Merrill Garbus and long time musical collaborator/bassist Nate Brenner return, officially as a duo now, with Tune-Yards’ latest release I can feel you creep into my private life. With the ongoing advent of technology, their ability to layer sounds and complex rhythms gets incrementally more adept over time. Even though there may be some old school sounds on display, there is not an intent to fully mimic an earlier musical era a’la LCD Soundsystem. The ever advancing Tune-Yards on their fourth album (Tune-Yards 4.0 if you will) press forward with musical technology and also more clearly bring social issues to the forefront. Garbus isn’t here to provide solutions but more to call out society’s demons, if not her own. If the first step to defeating a problem is to identify it, Garbus lays them out for us and pleads on our behalf. From racial differences and privilege, homelessness, lack of trust, climate change, and a general inability to move forward (“we jump so high but fall right back” she sings on the opener ‘Heart Attack’), she spells out the problems. Most importantly though, Garbus does something here on most tracks that has been generally lacking in their prior albums, she sings from her gut as if her life and ours too depended on it.
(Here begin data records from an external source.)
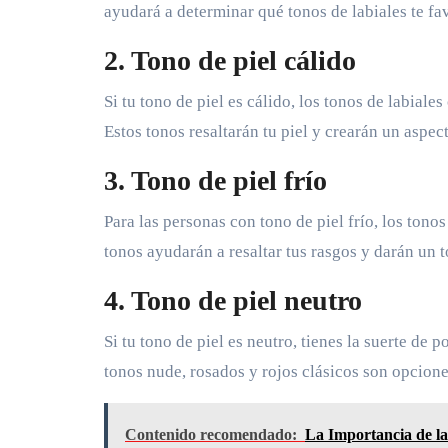
ayudará a determinar qué tonos de labiales te f
2. Tono de piel cálido
Si tu tono de piel es cálido, los tonos de labial
Estos tonos resaltarán tu piel y crearán un aspect
3. Tono de piel frío
Para las personas con tono de piel frío, los tonos
tonos ayudarán a resaltar tus rasgos y darán un t
4. Tono de piel neutro
Si tu tono de piel es neutro, tienes la suerte de
tonos nude, rosados y rojos clásicos son opcio
Contenido recomendado:
La Importancia de la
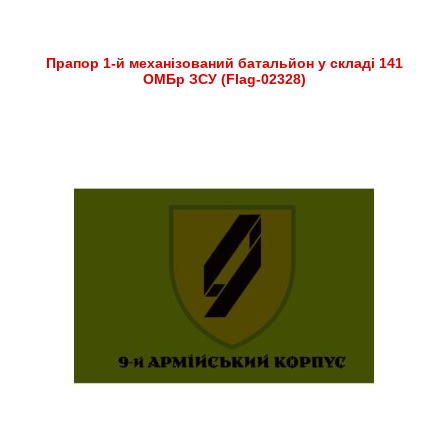
Прапор 1-й механізований батальйон у складі 141
ОМБр ЗСУ (Flag-02328)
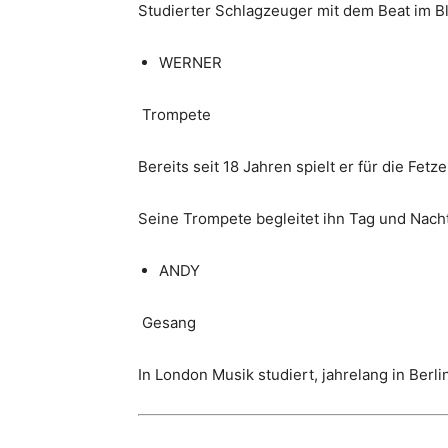
Studierter Schlagzeuger mit dem Beat im Blu
WERNER
Trompete
Bereits seit 18 Jahren spielt er für die Fetz
Seine Trompete begleitet ihn Tag und Nacht
ANDY
Gesang
In London Musik studiert, jahrelang in Ber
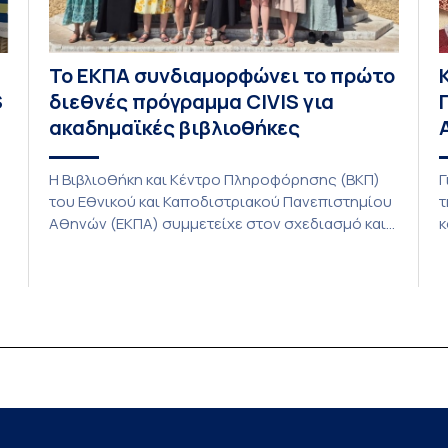
Το ΕΚΠΑ συνδιαμορφώνει το πρώτο
S
διεθνές πρόγραμμα CIVIS για
ακαδημαϊκές βιβλιοθήκες
Η Βιβλιοθήκη και Κέντρο Πληροφόρησης (ΒΚΠ)
Γ
του Εθνικού και Καποδιστριακού Πανεπιστημίου
τ
Αθηνών (ΕΚΠΑ) συμμετείχε στον σχεδιασμό και
κ
την υλοποίηση του CIVIS Blended Intensive
π
Programme (BIP) με τίτλο «Transformative
η
Libraries and Participatory Culture” (IMOTION), το
υ
ε
οποίο πραγματοποιήθηκε με διαδικτυακές και
μ
δια ζώσης εκπαιδευτικές δράσεις από τις 3
π
Ιουνίου έως τις 10 Ιουλίου 2026. Το πρόγραμμα
Γ
ια
αποτελεί […]
Ο
Α
υ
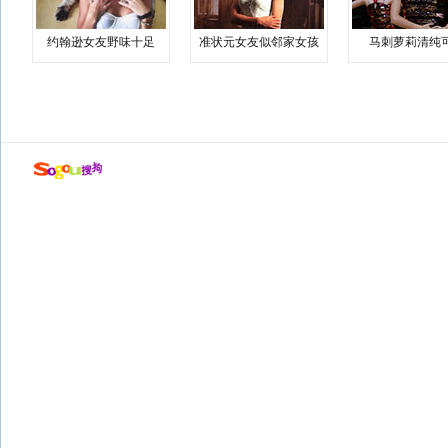
约翰逊女友野味十足
准状元女友似邻家女孩
马刺萝莉清纯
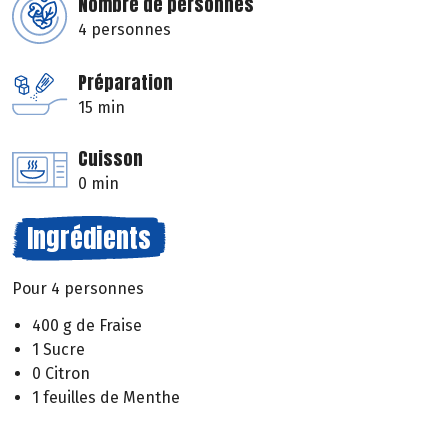
Nombre de personnes
4 personnes
Préparation
15 min
Cuisson
0 min
Ingrédients
Pour 4 personnes
400 g de Fraise
1 Sucre
0 Citron
1 feuilles de Menthe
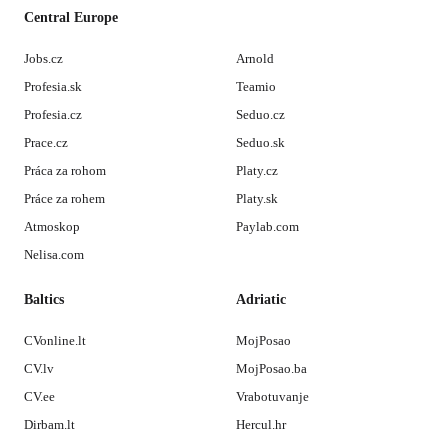
Central Europe
Jobs.cz
Arnold
Profesia.sk
Teamio
Profesia.cz
Seduo.cz
Prace.cz
Seduo.sk
Práca za rohom
Platy.cz
Práce za rohem
Platy.sk
Atmoskop
Paylab.com
Nelisa.com
Baltics
Adriatic
CVonline.lt
MojPosao
CV.lv
MojPosao.ba
CV.ee
Vrabotuvanje
Dirbam.lt
Hercul.hr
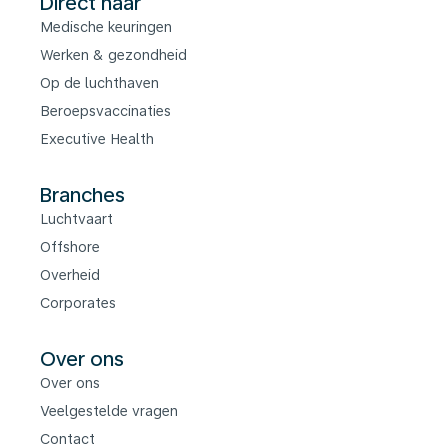
Direct naar
Medische keuringen
Werken & gezondheid
Op de luchthaven
Beroepsvaccinaties
Executive Health
Branches
Luchtvaart
Offshore
Overheid
Corporates
Over ons
Over ons
Veelgestelde vragen
Contact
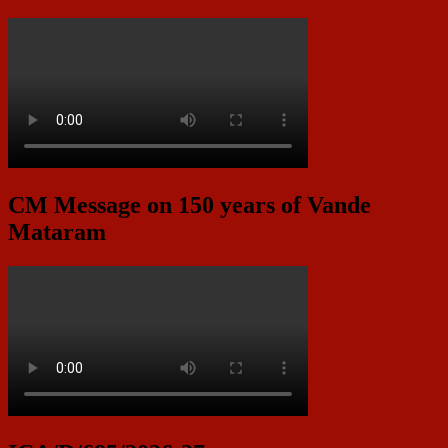
CM Message on 150 years of Vande
Mataram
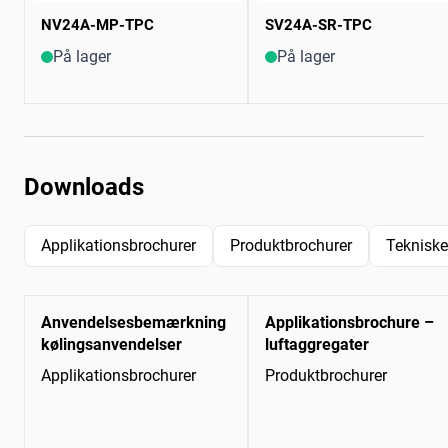
NV24A-MP-TPC
SV24A-SR-TPC
På lager
På lager
Downloads
Applikationsbrochurer
Produktbrochurer
Tekniske
Anvendelsesbemærkning
Applikationsbrochure –
kølingsanvendelser
luftaggregater
Applikationsbrochurer
Produktbrochurer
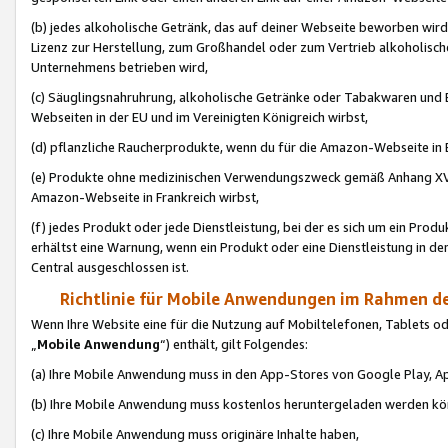
(b) jedes alkoholische Getränk, das auf deiner Webseite beworben wird
Lizenz zur Herstellung, zum Großhandel oder zum Vertrieb alkoholisch
Unternehmens betrieben wird,
(c) Säuglingsnahruhrung, alkoholische Getränke oder Tabakwaren und E
Webseiten in der EU und im Vereinigten Königreich wirbst,
(d) pflanzliche Raucherprodukte, wenn du für die Amazon-Webseite in B
(e) Produkte ohne medizinischen Verwendungszweck gemäß Anhang XVI 
Amazon-Webseite in Frankreich wirbst,
(f) jedes Produkt oder jede Dienstleistung, bei der es sich um ein Prod
erhältst eine Warnung, wenn ein Produkt oder eine Dienstleistung in de
Central ausgeschlossen ist.
Richtlinie für Mobile Anwendungen im Rahmen de
Wenn Ihre Website eine für die Nutzung auf Mobiltelefonen, Tablets 
„
Mobile Anwendung
“) enthält, gilt Folgendes:
(a) Ihre Mobile Anwendung muss in den App-Stores von Google Play, A
(b) Ihre Mobile Anwendung muss kostenlos heruntergeladen werden könn
(c) Ihre Mobile Anwendung muss originäre Inhalte haben,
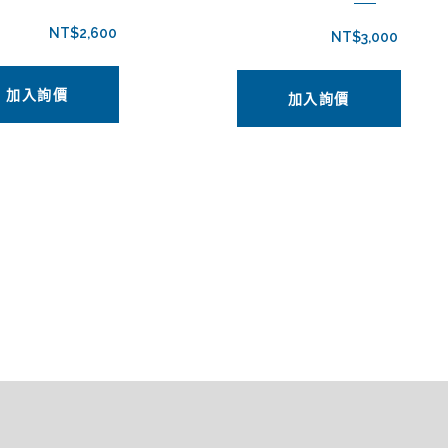
NT$
2,600
NT$
3,000
加入詢價
加入詢價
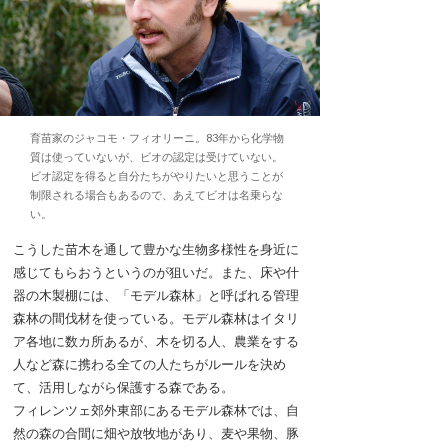
育苗家のジャコモ・フィオリーニ。83年から化学物
質は使っていないが、ビオの認定は受けていない。
ビオ認定を得ると自分たちがやりたいと思うことが
制限される場合もあるので、あえてビオは名乗らな
い。
こうした苗木を通して豊かな生物多様性を身近に
感じてもらおうというのが狙いだ。また、床や什
器の木製棚には、「モデル森林」と呼ばれる管理
森林の間伐材を使っている。モデル森林はイタリ
ア各地に数カ所あるが、木を切る人、農業をする
人など森に携わる全ての人たちがルールを決め
て、活用しながら保護する森である。
フィレンツェ郊外東部にあるモデル森林では、自
然の森の合間に畑や放牧地があり、麦や果物、豚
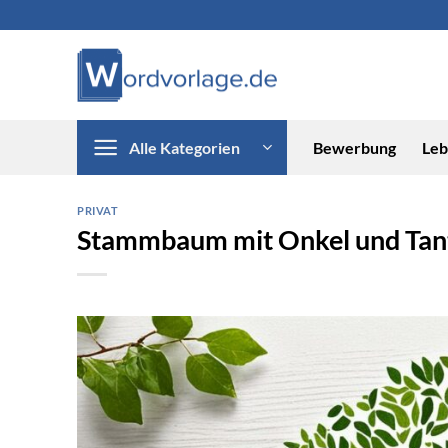
Zum
Inhalt
springen
Alle Kategorien
Bewerbung
Leb
PRIVAT
Stammbaum mit Onkel und Tan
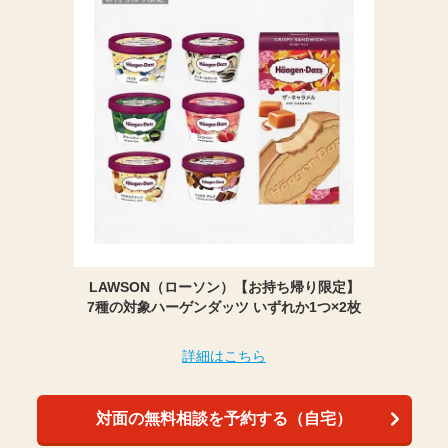
LAWSON（ローソン）【お持ち帰り限定】
7種の対象ハーゲンダッツ いずれか1つ×2枚
詳細はこちら
対面の無料相談を予約する（自宅）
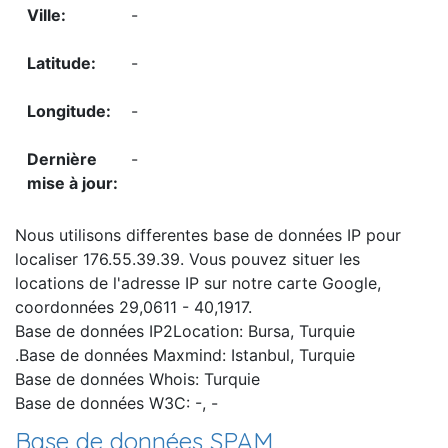
-
-
-
-
Nous utilisons differentes base de données IP pour
localiser 176.55.39.39. Vous pouvez situer les
locations de l'adresse IP sur notre carte Google,
coordonnées 29,0611 - 40,1917.
Base de données IP2Location: Bursa, Turquie
.Base de données Maxmind: Istanbul, Turquie
Base de données Whois: Turquie
Base de données W3C: -, -
Base de données SPAM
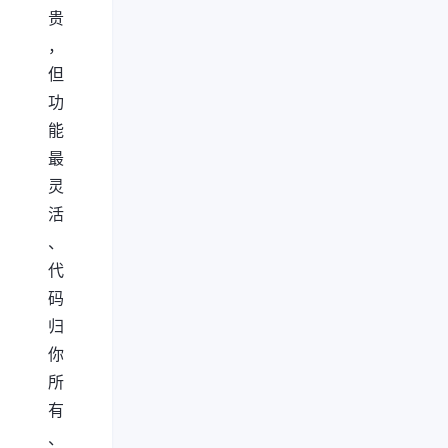
贵
，
但
功
能
最
灵
活
、
代
码
归
你
所
有
、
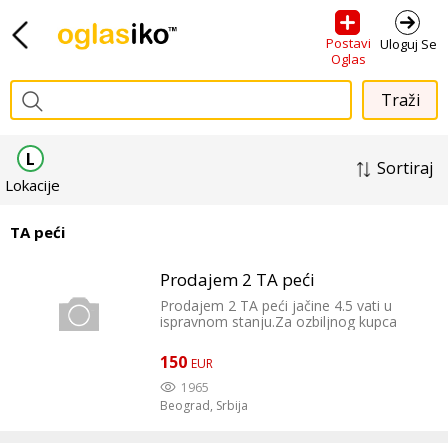
Postavi
Uloguj Se
Oglas
L
Sortiraj
Lokacije
TA peći
Prodajem 2 TA peći
Prodajem 2 TA peći jačine 4.5 vati u
ispravnom stanju.Za ozbiljnog kupca
moguća korekcija cene.
150
EUR
1965
Beograd,
Srbija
Unquestionably Garbus has one of the most powerful and malleable voices in the rock context today, but the sheer power she puts forth in genuine cries for help ups the game on I can feel you considerably.
Without specific reference to the current political landscape in the U.S., the topics are nonetheless all still very timely. Though the fear of invasion of privacy (which takes title billing) seems almost quaint in the face of a full out affront on more basic precepts of a civilized society. Knowingly, Garbus singles out the great swindle and lack of trust amongst us all as a recurring theme. Whether the lack of trust is in our leaders or with each other, Garbus paints herself complicit along with the rest of us. The first single ‘Look at Your Hands’, with a driving retro synth beat and Garbus’ wails over myriad injustices, hits hard as she flip flops between telling us to look at “your hands” or “my hands”. Lines like “robbing my own brother” and “selling me water off my own land” highlight the shoddy state of affairs. The hands metaphor of “look what I did” recalls Lady Macbeth and her inability to wash off murderous spots. Even the album’s cover implies “look at my hands don’t look me in the face” as palms and splayed fingers cover up Garbus’ identity. The theme of lack of trust recurs on the best linked couplet of songs here: ‘Now as Then’ and ‘Honesty’. The former song starts with an effective internal dialogue with Garbus’ simply spoken voice being as compelling as any of her other vocal modes, but breaks into layered cries of “don’t trust me that I won’t take all the money and run” that exemplify the firepower on display throughout the album. The following ‘Honesty’ begins with the single word title chopped and layered over and over before finally inserting the word gone right after. Garbus’ question of “Do you really want to know?”, turns into a cry of “No, No, No” with this song turning into an almost gospel like shouter towards its close. Brenner’s bass here is at its lowest thrum plumbing the depths of the river of mistrust cited in the song.
Sonically speaking the duo doesn’t leave their rhythmic roots too far behind as several songs use the schoolyard patois and handclaps of prior hits like ‘Water Fountain’ including ‘Look at Your Hands’, but also the jump rope chorus of “He won’t get off my back” of ‘Hammer’ and the more meandering ‘Private Life’. Brenner’s bass work is evident throughout the album but the man vs. machine dynamic is particularly prominent on the ecological battle of ‘ABC 123’ as he counterpunches back and between anything Garbus throws his way. Ultimately though as with any Tune-Yards album the key comes down to the quality of Garbus’ vocals, both tone and lyrical content, and she runs circles around herself here making I can feel their consistently strongest release to date. The side by side tales of New York sinking into the sea on ‘Coast to Coast’ and California going up in smoke on ‘ABC 123’ are both compelling with the right/left march of the former and invite to “meet in the middle” painting a picture of self-inflicted coastal annihilation. The bookended tracks of ‘Heart Attack’ and ‘Free’ display Garbus’ best vocal pyrotehnics with her anguished cries of “Don’t let me lose my soul” and “Don’t tell me I’m free” coming as purely recorded as opposed to any mechanical trickery being used. This repeated dosing throughout the album of Garbus throwing her hands up in despair as she desperately calls out for understanding and solutions for us all are what ultimately gives this great album its pulsing human heart in the midst of skittering rhythms. And when Garbus throws up her hands we have no choice but to see her face, hear her voice and we're all the better for it.